Strong-naming assemblies and OpenWrap

One of the design principles of OpenWrap is not only to be a glorified Add Reference dialog, but to provide a better way of dealing with dependencies, both at compile-time and at run-time.

When it comes to assemblies, it means we need to be able to choose which assembly you get when you run code. This allows for swapping assemblies based on the version of .net you’re running on, or what platform (x86, x64, unix, osx, etc).

The problem is, on .net, if you strong-name your assemblies, .net will assume that you really meant that one and only that one assembly you compiled against. This prevents us from swapping assemblies as needed based on your environment.

At the time those decisions was made, the unit of deployment was indeed the assembly, and the reasoning was to try and solve the dll-hell that has existed for a long time on windows. At that time, it was probably an acceptable idea, just like at some point in my career I thought webforms were a good idea.

When you switch to a package-based world, the decisions made by .net are getting in the way. If you try to load MyAssembly.dll version 2, and you compiled against version 1, the code will just never, ever be loaded.

Assembly redirection

One way to solve this problem is assembly redirections. You update a .config file for your application, and you redirect version 1 to version 2. If you’re owning the config file and the application, and are only interested in build-time resolution, as is the case with the Visual Studio NuGet tooling, then that’s fine. We could even add it to OpenWrap in an hour or two and be happy with it.

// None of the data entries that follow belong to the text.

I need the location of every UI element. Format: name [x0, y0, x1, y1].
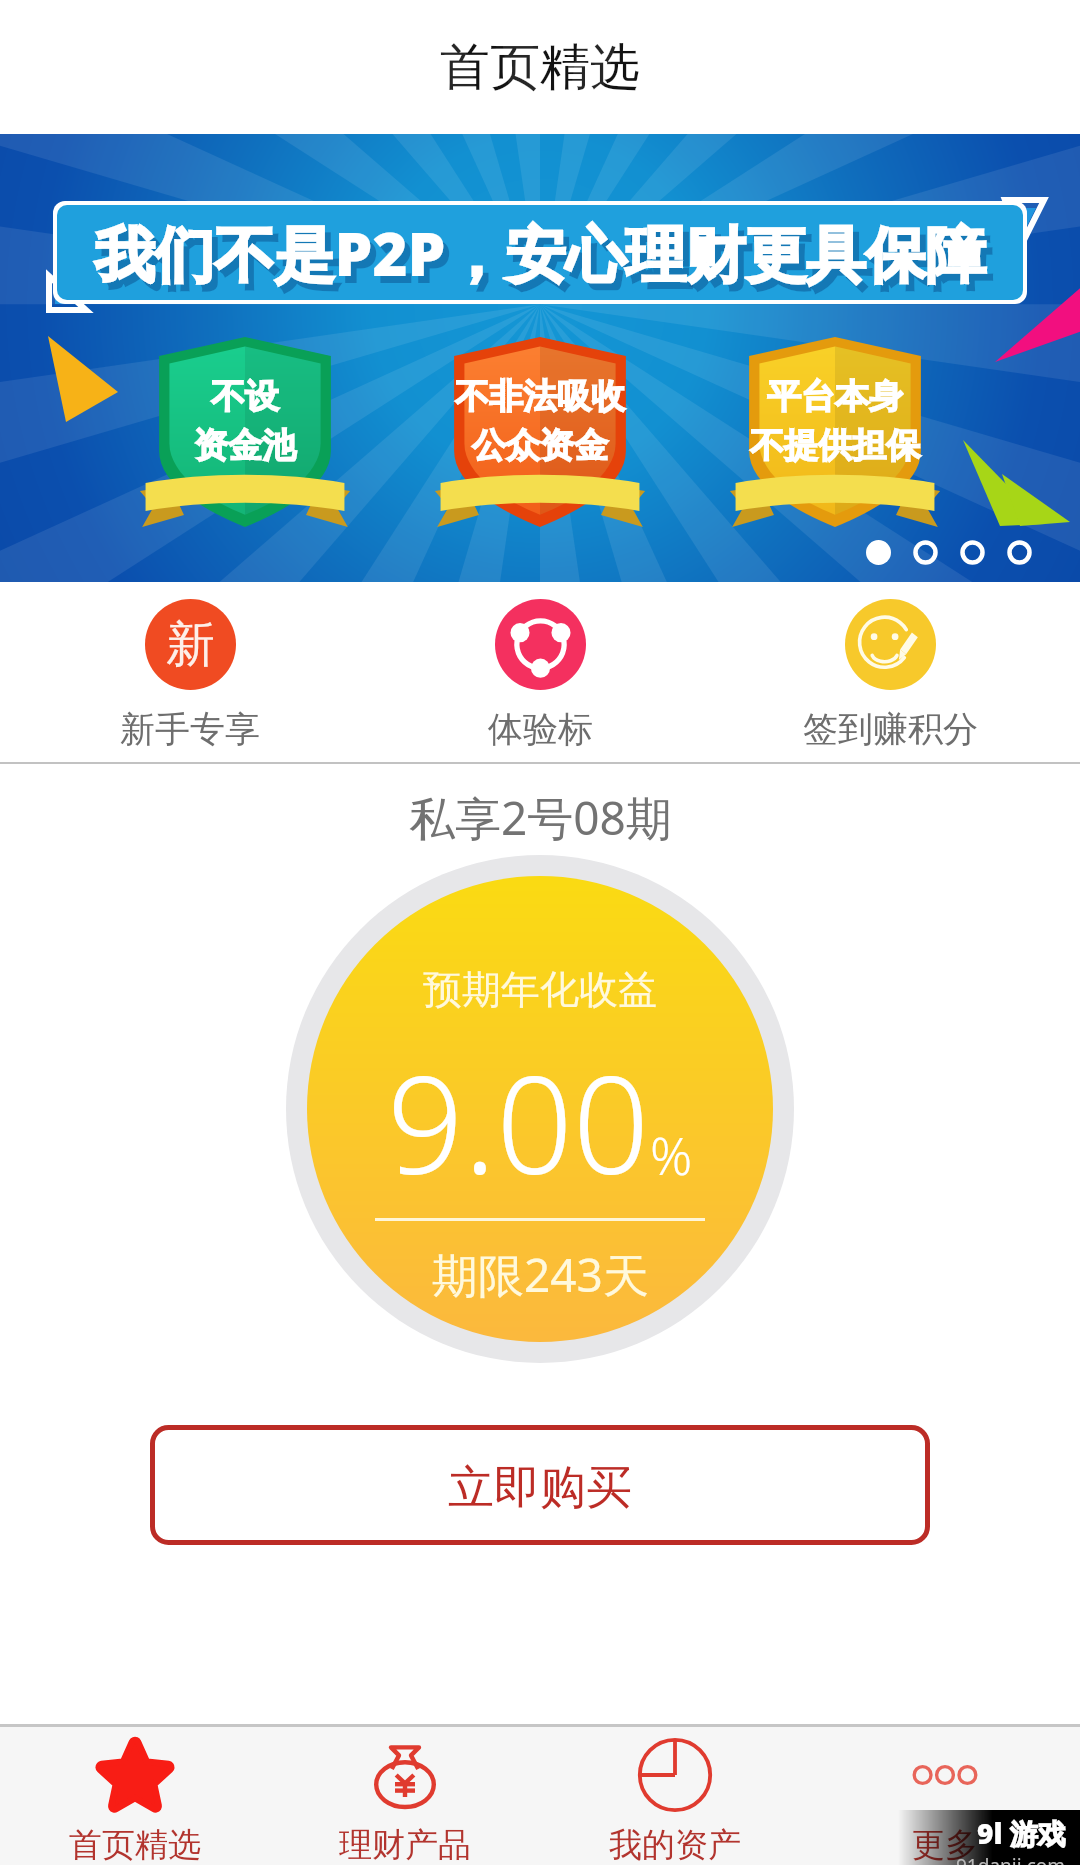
staticText: 理财产品 — [339, 1824, 471, 1865]
button[interactable]: 第1页 — [866, 540, 891, 565]
staticText: 立即购买 — [448, 1459, 632, 1517]
button[interactable]: 更多 — [810, 1727, 1080, 1865]
button[interactable]: 体验标 — [365, 582, 715, 762]
staticText: 资金池 — [194, 424, 296, 467]
staticText: 不设 — [211, 375, 279, 418]
button[interactable]: 第3页 — [960, 540, 985, 565]
button[interactable]: 签到赚积分 — [715, 582, 1065, 762]
staticText: 不提供担保 — [750, 424, 920, 467]
staticText: 首页精选 — [69, 1824, 201, 1865]
staticText: 更多 — [912, 1824, 978, 1865]
staticText: 新手专享 — [120, 707, 260, 751]
staticText: 公众资金 — [472, 424, 608, 467]
button[interactable]: 新 — [15, 582, 365, 762]
staticText: 我的资产 — [609, 1824, 741, 1865]
button[interactable]: 我的资产 — [540, 1727, 810, 1865]
button[interactable]: 第2页 — [913, 540, 938, 565]
button[interactable]: 促销横幅：我们不是P2P，安心理财更具保障 — [0, 134, 1080, 582]
staticText: 预期年化收益 — [423, 965, 657, 1014]
staticText: 9l 游戏 — [977, 1814, 1066, 1852]
staticText: 体验标 — [488, 707, 593, 751]
staticText: 新 — [166, 614, 215, 676]
staticText: 平台本身 — [767, 375, 903, 418]
staticText: 签到赚积分 — [803, 707, 978, 751]
staticText: 9.00 — [387, 1031, 650, 1214]
button[interactable]: 理财产品 — [270, 1727, 540, 1865]
button[interactable]: 首页精选 — [0, 1727, 270, 1865]
staticText: 期限243天 — [432, 1243, 649, 1306]
button[interactable]: 立即购买 — [150, 1425, 930, 1545]
staticText: 不非法吸收 — [455, 375, 625, 418]
button[interactable]: 第4页 — [1007, 540, 1032, 565]
staticText: 91danji.com — [956, 1853, 1066, 1865]
staticText: 私享2号08期 — [409, 786, 672, 849]
staticText: 首页精选 — [440, 36, 640, 99]
staticText: % — [650, 1119, 693, 1190]
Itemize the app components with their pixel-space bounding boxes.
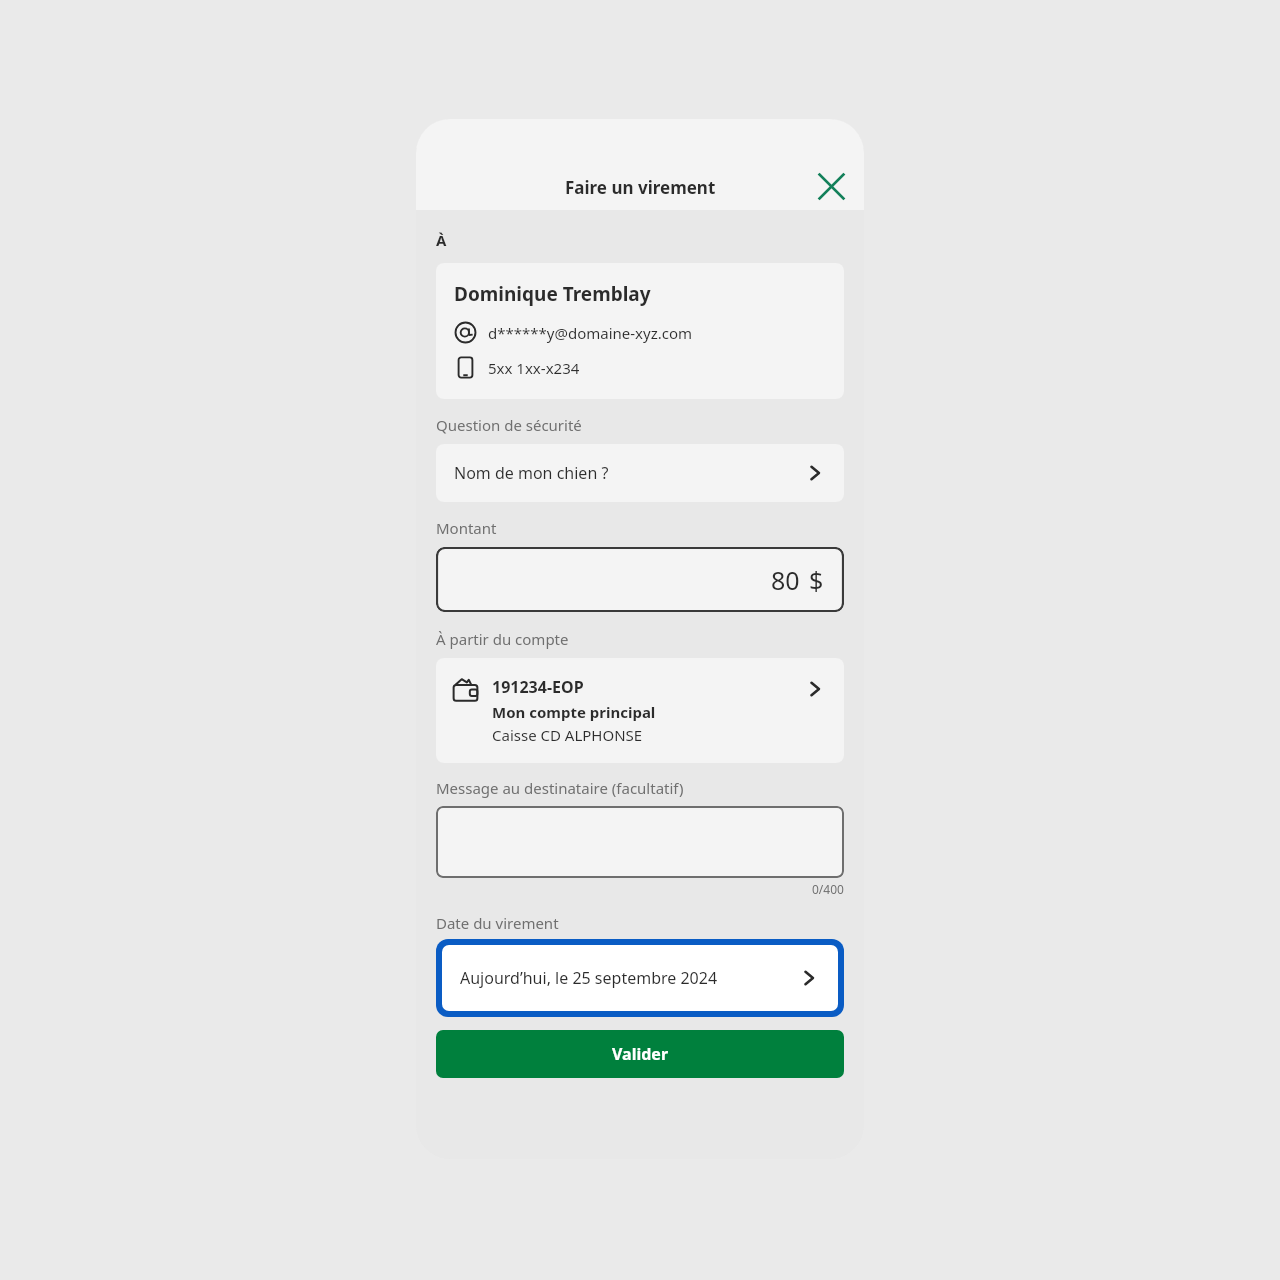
staticText: Montant xyxy=(436,518,497,538)
button[interactable]: Dominique Tremblay xyxy=(436,263,844,399)
staticText: 80 xyxy=(771,563,800,597)
staticText: À xyxy=(436,230,447,250)
button[interactable] xyxy=(436,806,844,878)
button[interactable]: Valider xyxy=(436,1030,844,1078)
button[interactable]: Fermer xyxy=(809,164,853,208)
staticText: $ xyxy=(809,563,824,597)
button[interactable]: 191234-EOP xyxy=(436,658,844,763)
staticText: Question de sécurité xyxy=(436,415,582,435)
staticText: 191234-EOP xyxy=(492,676,584,698)
staticText: Nom de mon chien ? xyxy=(454,462,804,484)
staticText: Caisse CD ALPHONSE xyxy=(492,725,643,745)
staticText: À partir du compte xyxy=(436,629,569,649)
staticText: Dominique Tremblay xyxy=(454,281,651,307)
button[interactable]: Aujourd’hui, le 25 septembre 2024 xyxy=(436,939,844,1017)
staticText: Message au destinataire (facultatif) xyxy=(436,778,684,798)
staticText: d******y@domaine-xyz.com xyxy=(488,323,693,343)
staticText: Mon compte principal xyxy=(492,702,656,722)
button[interactable]: 80 xyxy=(436,547,844,612)
staticText: 5xx 1xx-x234 xyxy=(488,358,580,378)
button[interactable]: Nom de mon chien ? xyxy=(436,444,844,502)
staticText: 0/400 xyxy=(812,881,844,897)
staticText: Faire un virement xyxy=(565,176,716,199)
staticText: Aujourd’hui, le 25 septembre 2024 xyxy=(460,967,798,989)
staticText: Date du virement xyxy=(436,913,559,933)
staticText: Valider xyxy=(612,1043,669,1065)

Does that work for my plug-in for a WPF composite application? Does that work for replacing the version of a package used by my web server in serving html pages in my hosted environment?

The short answer is no. The long answer is that we really think that signing assemblies when using a package manager takes away the decisions from the package manager and prevents a good user experience.

That is why, in OpenWrap, we warn you against signing your assemblies when you create a package. If you don’t sign things, everything is easier, as we can make the right decisions the CLR fusion loader cannot make itself by design.

The path forward

We do understand that some customers have corporate policies enforcing that all assemblies should be signed. We also do know that some assemblies out there, for which there is no package, are already strongly-named.

So what is the path forward for OpenWrap? It’s going to depend very much on feedback from developers.

If you want type redirection to be automatically generated for your .config file, at build-time, we’ll add that. It’ll be full of big yellow letters warning you you’re probably not doing the right thing, but it could be there if you need it.

Another thing you can do right now is publish one package with unsigned assemblies, called MyProject.wrap, and another one called MyProject-signed.wrap. Whenever one of your customers want the signed version, they can simply do a dependency override, by specifying “override: MyProject MyProject-signed” in your descriptor. Any package you reference that references MyProject will now get the signed version. This is available now and has been available for months.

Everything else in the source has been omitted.